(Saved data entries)
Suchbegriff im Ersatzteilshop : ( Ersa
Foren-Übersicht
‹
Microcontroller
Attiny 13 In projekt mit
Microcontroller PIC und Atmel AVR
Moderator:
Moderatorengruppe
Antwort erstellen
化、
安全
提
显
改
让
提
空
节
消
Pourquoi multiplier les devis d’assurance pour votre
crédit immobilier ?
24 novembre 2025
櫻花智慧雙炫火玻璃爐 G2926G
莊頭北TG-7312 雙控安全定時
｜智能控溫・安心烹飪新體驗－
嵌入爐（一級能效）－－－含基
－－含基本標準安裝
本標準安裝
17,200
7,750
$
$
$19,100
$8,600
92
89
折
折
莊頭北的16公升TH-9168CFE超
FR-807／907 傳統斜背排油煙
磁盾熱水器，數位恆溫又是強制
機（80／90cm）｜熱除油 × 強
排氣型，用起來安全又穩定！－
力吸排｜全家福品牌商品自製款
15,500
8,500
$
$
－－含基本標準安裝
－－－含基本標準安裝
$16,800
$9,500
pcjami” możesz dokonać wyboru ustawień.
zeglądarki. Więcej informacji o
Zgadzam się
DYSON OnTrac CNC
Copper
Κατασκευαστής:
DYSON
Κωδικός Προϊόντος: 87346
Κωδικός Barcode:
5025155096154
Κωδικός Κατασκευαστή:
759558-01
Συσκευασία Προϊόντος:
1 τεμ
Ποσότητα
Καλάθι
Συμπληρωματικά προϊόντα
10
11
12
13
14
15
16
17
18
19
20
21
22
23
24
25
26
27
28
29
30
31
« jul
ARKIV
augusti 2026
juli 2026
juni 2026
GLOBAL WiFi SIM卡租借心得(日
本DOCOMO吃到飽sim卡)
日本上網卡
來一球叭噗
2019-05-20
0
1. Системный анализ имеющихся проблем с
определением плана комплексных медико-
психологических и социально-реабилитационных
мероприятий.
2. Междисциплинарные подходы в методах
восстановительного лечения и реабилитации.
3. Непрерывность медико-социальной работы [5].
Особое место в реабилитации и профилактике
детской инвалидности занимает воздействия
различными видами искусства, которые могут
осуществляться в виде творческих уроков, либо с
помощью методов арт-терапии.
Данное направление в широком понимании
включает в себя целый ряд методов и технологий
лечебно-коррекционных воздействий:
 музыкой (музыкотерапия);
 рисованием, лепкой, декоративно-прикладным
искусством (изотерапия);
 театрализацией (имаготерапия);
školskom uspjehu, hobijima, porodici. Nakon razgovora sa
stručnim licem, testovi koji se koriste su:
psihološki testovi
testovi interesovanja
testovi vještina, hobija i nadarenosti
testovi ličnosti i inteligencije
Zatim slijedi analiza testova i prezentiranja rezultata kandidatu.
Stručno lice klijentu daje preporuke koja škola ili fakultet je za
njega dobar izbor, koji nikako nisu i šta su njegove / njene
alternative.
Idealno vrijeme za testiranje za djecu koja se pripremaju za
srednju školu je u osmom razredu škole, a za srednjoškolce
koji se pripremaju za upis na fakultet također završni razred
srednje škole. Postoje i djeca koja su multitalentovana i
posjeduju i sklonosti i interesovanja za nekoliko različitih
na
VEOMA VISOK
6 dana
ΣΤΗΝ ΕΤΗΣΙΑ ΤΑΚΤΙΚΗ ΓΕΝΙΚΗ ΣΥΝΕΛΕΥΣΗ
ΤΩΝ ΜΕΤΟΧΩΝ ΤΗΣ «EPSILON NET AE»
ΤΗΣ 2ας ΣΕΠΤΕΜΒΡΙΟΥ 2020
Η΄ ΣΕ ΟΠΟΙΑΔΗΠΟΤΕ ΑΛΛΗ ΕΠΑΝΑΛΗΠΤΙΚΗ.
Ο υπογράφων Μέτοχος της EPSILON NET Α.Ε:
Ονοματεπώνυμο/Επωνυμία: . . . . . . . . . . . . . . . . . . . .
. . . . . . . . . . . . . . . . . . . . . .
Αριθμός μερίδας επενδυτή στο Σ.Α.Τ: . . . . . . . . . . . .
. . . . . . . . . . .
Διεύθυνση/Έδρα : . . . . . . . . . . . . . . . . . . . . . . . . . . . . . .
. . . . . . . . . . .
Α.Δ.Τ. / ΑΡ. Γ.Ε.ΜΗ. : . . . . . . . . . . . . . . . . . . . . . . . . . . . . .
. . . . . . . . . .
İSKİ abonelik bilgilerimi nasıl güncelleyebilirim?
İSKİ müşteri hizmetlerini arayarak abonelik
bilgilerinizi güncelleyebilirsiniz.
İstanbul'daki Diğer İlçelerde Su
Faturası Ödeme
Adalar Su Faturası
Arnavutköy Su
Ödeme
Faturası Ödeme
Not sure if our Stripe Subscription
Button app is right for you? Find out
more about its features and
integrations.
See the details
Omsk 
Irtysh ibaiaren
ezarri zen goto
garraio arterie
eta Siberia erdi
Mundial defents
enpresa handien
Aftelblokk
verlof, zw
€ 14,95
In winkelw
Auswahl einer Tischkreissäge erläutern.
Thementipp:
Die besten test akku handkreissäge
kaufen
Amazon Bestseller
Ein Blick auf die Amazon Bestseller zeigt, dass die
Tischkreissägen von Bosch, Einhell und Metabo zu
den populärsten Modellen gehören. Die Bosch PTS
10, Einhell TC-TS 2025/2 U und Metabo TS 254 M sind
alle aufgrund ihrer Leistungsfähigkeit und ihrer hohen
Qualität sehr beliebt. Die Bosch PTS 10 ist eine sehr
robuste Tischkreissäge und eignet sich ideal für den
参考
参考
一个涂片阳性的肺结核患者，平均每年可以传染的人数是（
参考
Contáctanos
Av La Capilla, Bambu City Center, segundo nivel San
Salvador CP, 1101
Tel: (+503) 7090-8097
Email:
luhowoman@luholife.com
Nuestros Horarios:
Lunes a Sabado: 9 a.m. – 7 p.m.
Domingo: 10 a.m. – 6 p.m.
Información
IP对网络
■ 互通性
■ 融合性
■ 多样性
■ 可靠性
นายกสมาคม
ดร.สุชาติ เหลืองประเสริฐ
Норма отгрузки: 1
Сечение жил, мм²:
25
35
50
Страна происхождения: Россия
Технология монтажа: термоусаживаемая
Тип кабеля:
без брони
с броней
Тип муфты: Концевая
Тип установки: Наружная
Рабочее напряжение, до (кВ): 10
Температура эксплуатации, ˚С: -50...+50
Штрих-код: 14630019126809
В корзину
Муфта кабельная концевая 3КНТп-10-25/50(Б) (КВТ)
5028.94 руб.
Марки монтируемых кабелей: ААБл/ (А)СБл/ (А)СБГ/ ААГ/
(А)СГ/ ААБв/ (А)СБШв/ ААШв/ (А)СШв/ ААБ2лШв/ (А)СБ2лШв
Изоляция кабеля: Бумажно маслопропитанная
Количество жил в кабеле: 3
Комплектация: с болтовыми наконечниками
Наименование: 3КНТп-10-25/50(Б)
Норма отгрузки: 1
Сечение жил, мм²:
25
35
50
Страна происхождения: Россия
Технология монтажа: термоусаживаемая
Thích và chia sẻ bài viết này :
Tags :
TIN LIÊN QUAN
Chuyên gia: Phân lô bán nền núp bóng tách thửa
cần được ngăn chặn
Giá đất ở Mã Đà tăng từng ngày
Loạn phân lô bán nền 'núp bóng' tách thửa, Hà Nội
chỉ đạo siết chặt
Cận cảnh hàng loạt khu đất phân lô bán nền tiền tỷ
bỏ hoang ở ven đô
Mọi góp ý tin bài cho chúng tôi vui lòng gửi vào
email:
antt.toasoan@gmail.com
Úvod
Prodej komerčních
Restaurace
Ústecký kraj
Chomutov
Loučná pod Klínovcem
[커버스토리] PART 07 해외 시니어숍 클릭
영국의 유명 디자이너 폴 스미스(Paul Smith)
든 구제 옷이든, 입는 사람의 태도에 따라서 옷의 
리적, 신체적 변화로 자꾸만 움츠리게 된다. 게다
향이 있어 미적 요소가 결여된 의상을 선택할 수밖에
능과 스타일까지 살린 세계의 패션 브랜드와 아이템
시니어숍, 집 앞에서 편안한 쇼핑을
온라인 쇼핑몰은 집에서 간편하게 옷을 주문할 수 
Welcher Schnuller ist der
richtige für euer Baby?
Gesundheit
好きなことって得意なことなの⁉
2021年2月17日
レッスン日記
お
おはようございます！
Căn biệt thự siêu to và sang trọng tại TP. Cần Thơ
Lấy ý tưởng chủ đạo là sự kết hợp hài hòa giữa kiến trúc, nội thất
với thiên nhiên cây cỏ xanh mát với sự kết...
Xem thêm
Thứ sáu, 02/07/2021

● **What you need to do**: Look over the records above, and wherever a line contains the string "Bosch", copy that line.

● **Response to the exercise**:
Tischkreissägen von Bosch, Einhell und Metabo zu
den populärsten Modellen gehören. Die Bosch PTS
Qualität sehr beliebt. Die Bosch PTS 10 ist eine sehr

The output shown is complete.